Kimlik ve aidiyet, insan hayatının iki temel unsurudur. Toplumun azınlıklar ve çoğunluklar olarak sınıflandırılması fikri, etnik ve mezhepsel çeşitliliğin olduğu bir ülkede en tehlikeli düşüncelerden biridir
Biz Türkmenler olarak, Suriye'de azınlık olarak sınıflandırılmayı reddediyoruz. Çünkü biz, Suriye halkının ayrılmaz bir parçasıyız ve devletlerin, imparatorlukların inşasında uzun bir tarihî role sahibiz. Suriye'ye olan bu derin bağlılık, ulusal birliğimizi zayıflatan her türlü sınıflandırmayı reddetmemize sebep olmaktadır.
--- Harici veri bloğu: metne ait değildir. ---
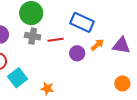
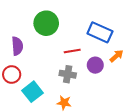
gray cross: (33, 36) -> (68, 74), moved

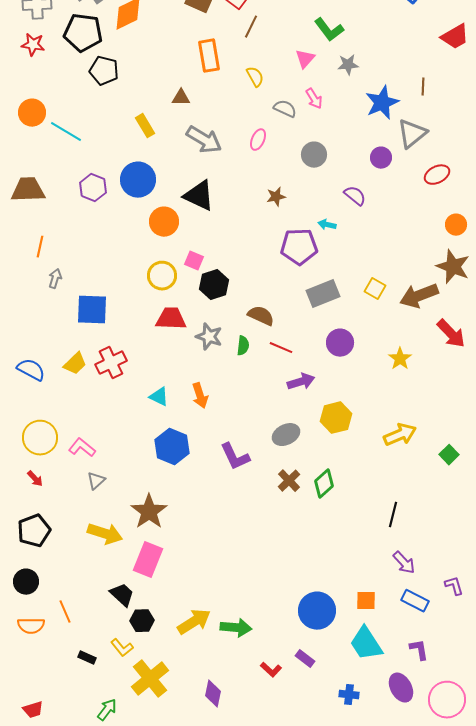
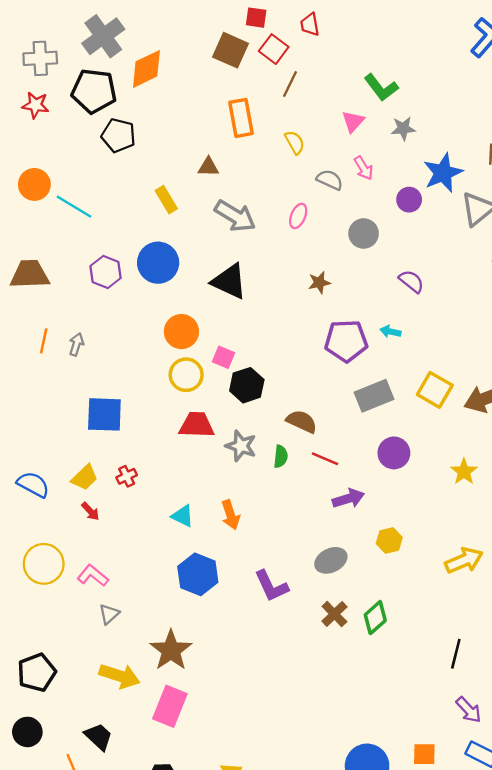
purple circle: (381, 158) -> (409, 200), moved
orange circle: (164, 222) -> (181, 332), moved
cyan arrow: (327, 225) -> (390, 332), moved
gray arrow: (55, 279) -> (76, 344), moved
yellow square: (375, 289) -> (435, 390), size x1.4
red cross: (111, 363) -> (127, 476), size x0.6
yellow hexagon: (336, 418) -> (389, 541), size x0.7
red arrow: (35, 479) -> (90, 511), moved
black trapezoid: (122, 595) -> (99, 737), moved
Modern devlet, herkes için ırk, din veya mezhep ayrımı gözetmeksizin eşit vatandaşlık ilkesine dayanmalıdır. Her vatandaş, siyasi katılım ve en üst düzey makamlara, cumhurbaşkanlığı da dâhil olmak üzere, ulaşma hakkına sahip olmalıdır.
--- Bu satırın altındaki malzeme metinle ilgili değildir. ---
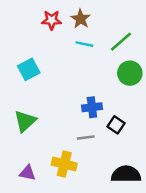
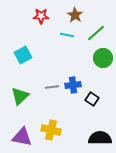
brown star: (81, 19) -> (75, 15), moved
gray line: (86, 138) -> (52, 87), moved
purple triangle: (28, 173) -> (22, 137), size x1.5

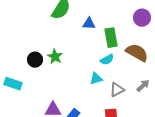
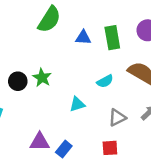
green rectangle: (111, 38) -> (112, 38), moved
cyan triangle: (96, 79) -> (77, 104), moved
Ulusal aidiyeti güçlendirmek ve tüm bileşenlerin farklılıklarına saygı göstermek, toplumu bölünmelerden koruyacak gerçek bir ulusal birliğin inşası için en iyi yoldur. Türkmenler ve diğer Suriyeli etnik gruplar, şanlı bir tarihî ve kültürel role sahiptir ve bu ortak miras, Suriyeliler için bir güç kaynağı olmalı, bölünme veya ayrımcılık amacıyla kullanılmamalıdır.